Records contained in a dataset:
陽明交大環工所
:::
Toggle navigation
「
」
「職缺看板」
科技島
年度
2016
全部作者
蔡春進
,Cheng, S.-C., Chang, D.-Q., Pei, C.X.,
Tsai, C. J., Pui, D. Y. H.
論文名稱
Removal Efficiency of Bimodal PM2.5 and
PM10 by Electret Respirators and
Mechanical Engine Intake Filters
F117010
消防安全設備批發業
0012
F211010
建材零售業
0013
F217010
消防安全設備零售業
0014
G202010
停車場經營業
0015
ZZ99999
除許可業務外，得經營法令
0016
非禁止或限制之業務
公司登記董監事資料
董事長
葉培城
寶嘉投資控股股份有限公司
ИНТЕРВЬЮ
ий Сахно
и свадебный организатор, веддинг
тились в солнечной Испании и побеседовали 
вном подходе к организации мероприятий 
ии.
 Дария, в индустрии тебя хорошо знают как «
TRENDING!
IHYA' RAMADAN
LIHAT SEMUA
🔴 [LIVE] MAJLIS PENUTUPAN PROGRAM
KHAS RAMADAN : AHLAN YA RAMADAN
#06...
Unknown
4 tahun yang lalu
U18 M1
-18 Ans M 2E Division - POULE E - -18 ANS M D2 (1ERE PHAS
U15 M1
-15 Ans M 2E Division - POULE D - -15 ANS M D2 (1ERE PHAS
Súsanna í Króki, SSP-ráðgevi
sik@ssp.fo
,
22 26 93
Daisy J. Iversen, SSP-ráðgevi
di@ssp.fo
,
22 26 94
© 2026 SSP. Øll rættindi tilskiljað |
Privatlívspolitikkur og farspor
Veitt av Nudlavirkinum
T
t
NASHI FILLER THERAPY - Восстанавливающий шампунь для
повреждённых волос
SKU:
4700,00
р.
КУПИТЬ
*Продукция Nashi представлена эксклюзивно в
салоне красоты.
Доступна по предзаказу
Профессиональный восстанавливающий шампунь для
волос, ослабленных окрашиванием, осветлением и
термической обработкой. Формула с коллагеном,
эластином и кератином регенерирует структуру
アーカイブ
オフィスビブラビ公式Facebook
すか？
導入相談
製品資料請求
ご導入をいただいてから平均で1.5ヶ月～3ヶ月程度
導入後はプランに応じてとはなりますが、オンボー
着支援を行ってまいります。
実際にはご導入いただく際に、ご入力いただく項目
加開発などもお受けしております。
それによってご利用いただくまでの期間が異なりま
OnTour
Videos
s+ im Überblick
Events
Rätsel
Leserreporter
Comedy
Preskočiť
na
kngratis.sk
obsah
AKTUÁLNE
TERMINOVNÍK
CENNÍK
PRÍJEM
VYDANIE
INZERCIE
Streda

Required action: All lines above holding the word "PHAS" make up the answer; copy each one.

Response area:
-18 Ans M 2E Division - POULE E - -18 ANS M D2 (1ERE PHAS
-15 Ans M 2E Division - POULE D - -15 ANS M D2 (1ERE PHAS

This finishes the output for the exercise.